BEGIN Data records

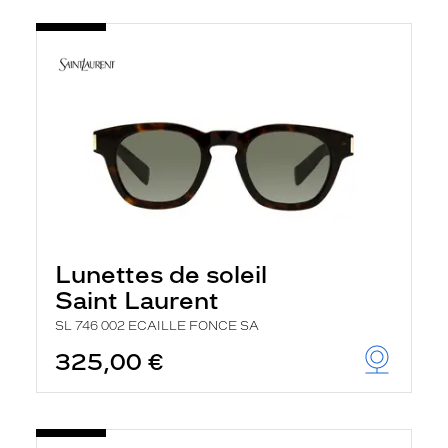
Lunettes de soleil
Saint Laurent
SL 746 002 ECAILLE FONCE SA
325,00 €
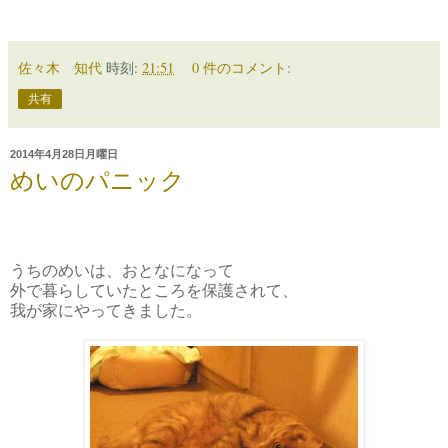
佐々木 知代
時刻:
21:51
0 件のコメント:
共有
2014年4月28日月曜日
めいのパニック
うちのめいは、おとなになって
外で暮らしていたところを保護されて、
我が家にやってきました。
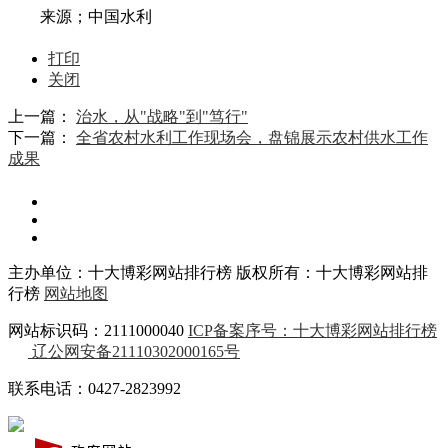
来源；中国水利
打印
关闭
上一篇：
治水，从"战略"到"笃行"
下一篇：
全省农村水利工作现场会，盘锦展示农村供水工作
成果
主办单位：十大博彩网站排行榜
版权所有：十大博彩网站排
行榜
网站地图
网站标识码：2111000040
ICP备案序号：十大博彩网站排行榜
辽公网安备21110302000165号
联系电话：0427-2823992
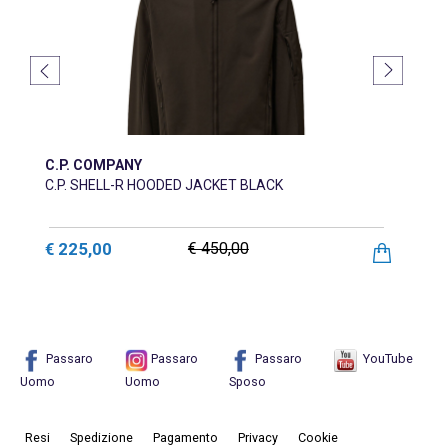
C.P. COMPANY
C.P. SHELL-R HOODED JACKET BLACK
€ 225,00
€ 450,00
Passaro
Passaro
Passaro
YouTube
Uomo
Uomo
Sposo
Resi
Spedizione
Pagamento
Privacy
Cookie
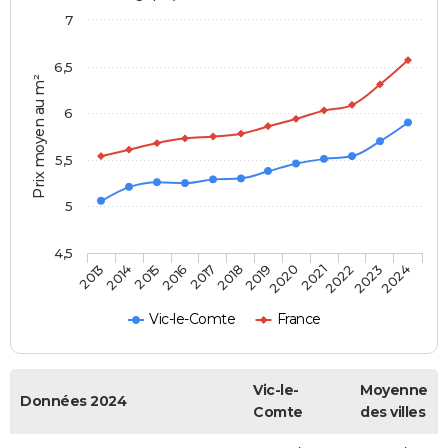
7
6,5
Prix moyen au m²
6
5,5
5
4,5
2014
2017
2020
2023
2015
2018
2021
2024
2013
2016
2019
2022
Vic-le-Comte
France
Vic-le-
Moyenne
Données 2024
Comte
des villes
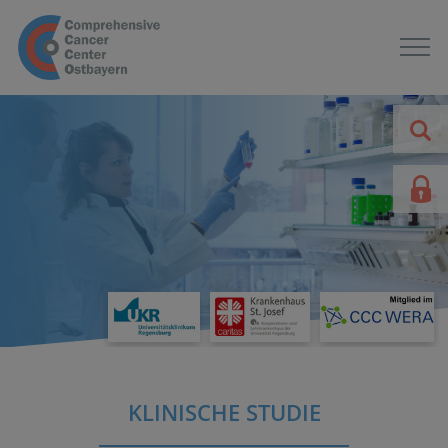
KLINISCHE STUDIE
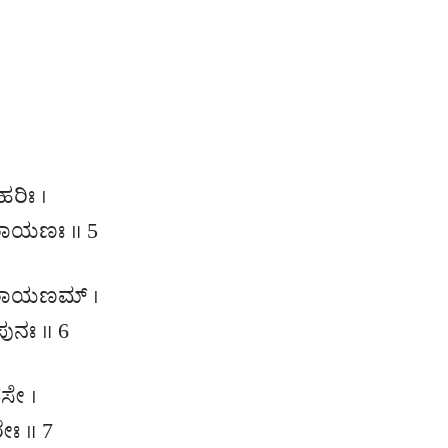
ರಿಃ ।
ಾಯಣಃ ॥ 5
ರಾಯಣಮ್ ।
ುನಃ ॥ 6
ಸೇ ।
ಃ ॥ 7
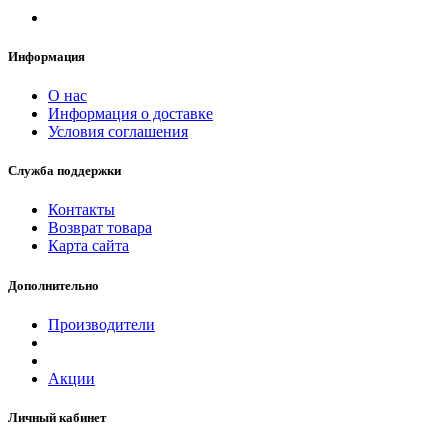
Информация
О нас
Информация о доставке
Условия соглашения
Служба поддержки
Контакты
Возврат товара
Карта сайта
Дополнительно
Производители
Акции
Личный кабинет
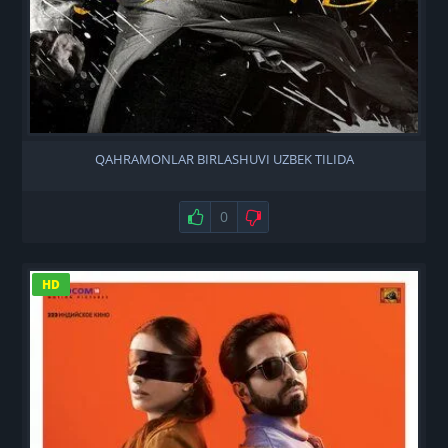
QAHRAMONLAR BIRLASHUVI UZBEK TILIDA
Нравится
0
Не нравится
HD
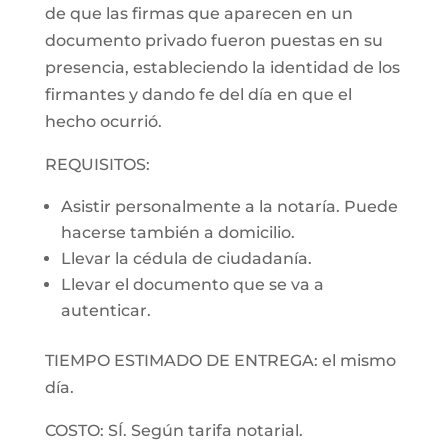
de que las firmas que aparecen en un
documento privado fueron puestas en su
presencia, estableciendo la identidad de los
firmantes y dando fe del día en que el
hecho ocurrió.
REQUISITOS:
Asistir personalmente a la notaría. Puede
hacerse también a domicilio.
Llevar la cédula de ciudadanía.
Llevar el documento que se va a
autenticar.
TIEMPO ESTIMADO DE ENTREGA: el mismo
día.
COSTO: SÍ. Según tarifa notarial.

END Data records

Work required: Drop the pictures, then write out everything else in the records exactly.

Completed task:
Lunettes de soleil
Saint Laurent
SL 746 002 ECAILLE FONCE SA
325,00 €
佐々木 知代
時刻:
21:51
0 件のコメント:
共有
2014年4月28日月曜日
めいのパニック
うちのめいは、おとなになって
外で暮らしていたところを保護されて、
我が家にやってきました。
来源；中国水利
打印
关闭
上一篇：
治水，从"战略"到"笃行"
下一篇：
全省农村水利工作现场会，盘锦展示农村供水工作
成果
主办单位：十大博彩网站排行榜
版权所有：十大博彩网站排
行榜
网站地图
网站标识码：2111000040
ICP备案序号：十大博彩网站排行榜
辽公网安备21110302000165号
联系电话：0427-2823992
C.P. COMPANY
C.P. SHELL-R HOODED JACKET BLACK
€ 225,00
€ 450,00
Passaro
Passaro
Passaro
YouTube
Uomo
Uomo
Sposo
Resi
Spedizione
Pagamento
Privacy
Cookie
7
6,5
Prix moyen au m²
6
5,5
5
4,5
2014
2017
2020
2023
2015
2018
2021
2024
2013
2016
2019
2022
Vic-le-Comte
France
Vic-le-
Moyenne
Données 2024
Comte
des villes
KLINISCHE STUDIE
ರಿಃ ।
ಾಯಣಃ ॥ 5
ರಾಯಣಮ್ ।
ುನಃ ॥ 6
ಸೇ ।
ಃ ॥ 7
Информация
О нас
Информация о доставке
Условия соглашения
Служба поддержки
Контакты
Возврат товара
Карта сайта
Дополнительно
Производители
Акции
Личный кабинет
QAHRAMONLAR BIRLASHUVI UZBEK TILIDA
Нравится
0
Не нравится
HD
de que las firmas que aparecen en un
documento privado fueron puestas en su
presencia, estableciendo la identidad de los
firmantes y dando fe del día en que el
hecho ocurrió.
REQUISITOS:
Asistir personalmente a la notaría. Puede
hacerse también a domicilio.
Llevar la cédula de ciudadanía.
Llevar el documento que se va a
autenticar.
TIEMPO ESTIMADO DE ENTREGA: el mismo
día.
COSTO: SÍ. Según tarifa notarial.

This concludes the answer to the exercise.